FONDA - A motion passed at Fonda-Fultonville Central School District's Board of Education meeting Monday will allow interim Superintendent Ray Colucciello to return in September.
"I appreciate the opportunity to continue serving the students, staff and the Board on Fonda-Fultonville. It's a great team to work with and I'm looking forward to working together to get some additional things done that the board has outlined for next year," Colucciello said about his extension this morning.
Colucciello started serving as interim superintendent in Dec. 28 on a contract ending June 30.
Retiring employees of the Fonda-Fultonville Central School District, left, are applauded at the Board of Education’s meeting Monday in Fonda.
The Leader-Herald/Casey Croucher
The district decided to delay its search for a permanent superintendent until it resolved the budget problems it encountered at the time.
Colucciello's term will continue again in September for one year.
Colucciello said the search for a permanent superintendent will resume next school year, so a new superintendent is selected by the time his term ends on June 30, 2014.
When Colucciello was hired as an interim superintendent, the school district agreed to pay him $500 for each day he worked.
Colucciello said this morning the salary for his extension has not been decided by the school board yet.
Colucciello previously served as superintendent for the Albany, Ballston Spa, Schenectady, Troy and Voorheesville school districts.
Fourth-grade teacher Jim Murray was happy with the board's decision.
"We're very happy to hear [Colucciello] will be back in September," he said.
Tom Ciaccio, Fonda-Fultonville's elementary school principal, presented a three-year report card analysis to members of the board at Monday's meeting.
The presentation showed that some of the third- and fourth-grade English language arts and mathematics exam scores have dropped since the 2009-10 school year.
Ciaccio explained his plans for improving exam scores include:
"Data-driven instruction" with assessments every six or seven weeks to reveal areas of weakness and strength for ELA and math testing.
Summer curriculum with work focusing on writing responses to literature to help improve ELA scores.
Instructional technology for pre-k and kindergarten to help improve ELA and math scores. The number of iPads in the school district will increase from 10 to 25 so that each kindergarten classroom is provided with five iPads. Using the iPad will improve early literacy and numeracy skills for children, officials said.
Grouping students by their ability for 35 to 40 minute intervals so teachers can address each group's readiness level for the ELA exam.
Changing the third- and fourth-grade math programs from Saxon Math to GoMath by Houghton Mifflin Harcourt.

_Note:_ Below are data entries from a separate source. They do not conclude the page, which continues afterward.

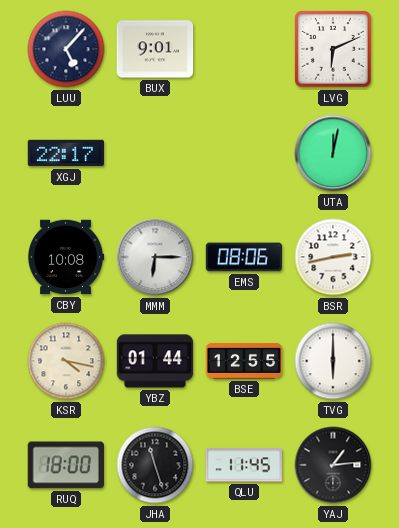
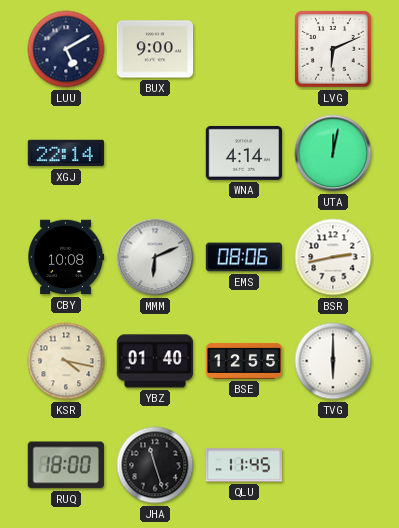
LUU: 5:07 -> 5:10
BUX: 9:01 -> 9:00
XGJ: 22:17 -> 22:14
WNA: none -> 4:14
MMM: 6:15 -> 6:11
YBZ: 01:44 -> 01:40
YAJ: 1:14 -> none
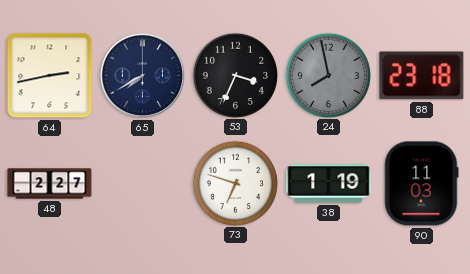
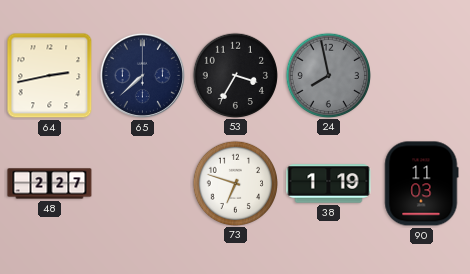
65: 7:40 -> 7:38
53: 3:34 -> 3:35
88: 23:18 -> none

GoMath is $2,000 less than Saxon and will prepare students for the state's Common Core math standards, Ciaccio said.
"We feel like we're doing everything to meet the challenges and have our kids achieve better scores. Our students have stepped up to the plate and we couldn't be prouder," Ciaccio said about some of the changes affecting students.
Assessments of exam scores of students in grades five through eight also were presented at the meeting.

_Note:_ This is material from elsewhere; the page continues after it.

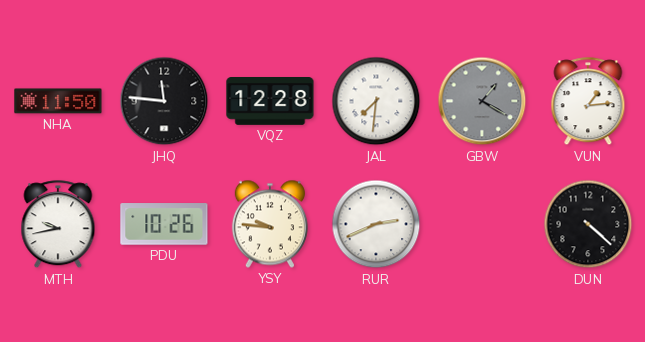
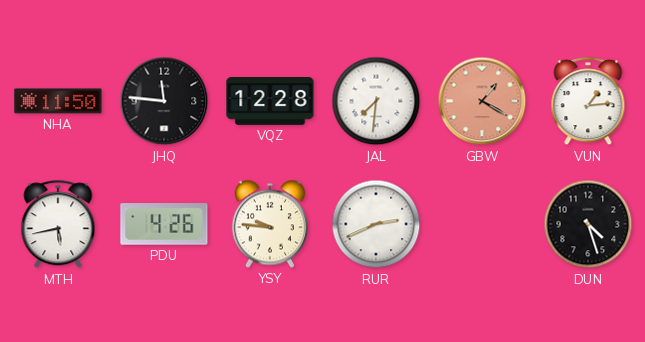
GBW dial: grey -> salmon
MTH: 9:43 -> 5:43
PDU: 10:26 -> 4:26
DUN: 4:22 -> 4:27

According to the assessments, students are becoming more proficient in ELA and math as they get older.
However, Fonda-Fultonville has plans for improving those scores as well, including:
Quarterly assessments of student exams and data, so teachers can analyze the data and decide what needs to be changed for more improvement.
More utilization of technology.
Teachers in all content areas for grades six through eight are now considered teachers of literacy due to the new Common Core standards. So, teachers of math, science, English, history etc. are capable of teaching students literacy in that subject.
The school board congratulated Kathleen Bush, Marie Cook, Claudia Lathers, Joan Murray, Lorraine Stellato and Sally Ochampaugh on their retirements from the school district.
All six women were either teaching assistants, teachers or network and systems coordinators for the district.
Combined, they served 129 years in the school district, officials said.